The Bookworm Beat 5/25/16 — the “damn migraines” edition and open thread
Thankfully, it’s not the kind of migraine that has me rushed off to the ER, or that sees me sunken into abject misery in a darkened room. I’m just lethargic, hence the fact that this Open Thread opened at almost 7 p.m. Pacific Time. Still, migraine or not, I’ve got good stuff to share, and if it’s too late for you to read tonight it will still be good tomorrow:
American colleges — un-educating our children. Or is it “dis-educating?” I really don’t know because we in America have never before had an educational system that strips kids of knowledge and analytical abilities. I have a few posts I want to share with you on that point. The first looks right into the dark heart of the new academic methodology, which claims to teach kids “critical thinking” but, instead, teaches them emotional reaction and group thinking as a substitute for actual analysis and thought.

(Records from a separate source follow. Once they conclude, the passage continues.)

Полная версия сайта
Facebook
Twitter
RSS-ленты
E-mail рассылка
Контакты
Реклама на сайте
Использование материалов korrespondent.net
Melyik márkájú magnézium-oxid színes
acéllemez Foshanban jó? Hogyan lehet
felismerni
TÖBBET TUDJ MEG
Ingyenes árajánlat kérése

The second is an article you may already have seen floating around the internet today. Written by Nathan Heller at The New Yorker, it takes a sympathetic look at activist students attending Oberlin. Sympathetic, though, should not be confused with appealing. These are extremely damaged young people and a sympathetic look doesn’t make them any more pleasant. His special focus is on those students who can claim some victim identity status, whether racial, gender mixed-up, handicapped, or anything else that isn’t a white, heteronormative cisgendered male.

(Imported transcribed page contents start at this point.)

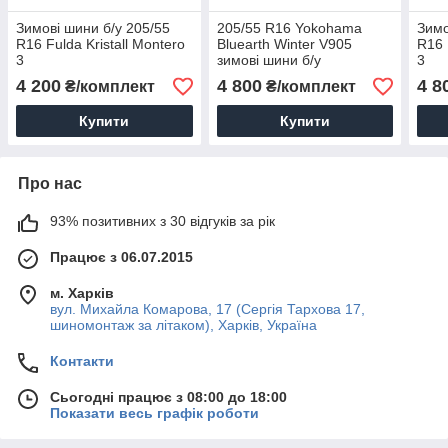
Зимові шини б/у 205/55
205/55 R16 Yokohama
Зимо
R16 Fulda Kristall Montero
Bluearth Winter V905
R16 
3
зимові шини б/у
3
4 200
4 800
4 8
₴/комплект
₴/комплект
Купити
Купити
Про нас
93% позитивних з 30 відгуків за рік
Працює з 06.07.2015
м. Харків
вул. Михайла Комарова, 17 (Сергія Тархова 17,
шиномонтаж за літаком), Харків, Україна
Контакти
Сьогодні працює з 08:00 до 18:00
Показати весь графік роботи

Heller has an interesting observation about the bind the universities have created for these students thanks to their obsessive focus on diversity combined with their desired end-product of sameness:
It is sometimes said that the new activists are naïve about the demands of the real world. But as I talked with Eosphoros and Bautista and other students I began to wonder whether they were noticing an ideological incongruity some older people weren’t. A school like Oberlin, which prides itself on being the first to have regularly admitted women and black students, explicitly values diversity. But it’s also supposed to lift students out of their circumstances, diminishing difference. Under a previous ideal, one that drew on terms such as “affirmative action,” students like Eosphoros and Bautista would have been made to feel lucky just to be in school. Today, they are told that they belong there, but they also must take on an extracurricular responsibility: doing the work of diversity. They move their lives to rural Ohio and perform their identities, whatever that might mean. They bear out the school’s vision. In exchange, they’re groomed for old-school entry into the liberal upper middle class. An irony surrounds the whole endeavor, and a lot of students seemed to see it.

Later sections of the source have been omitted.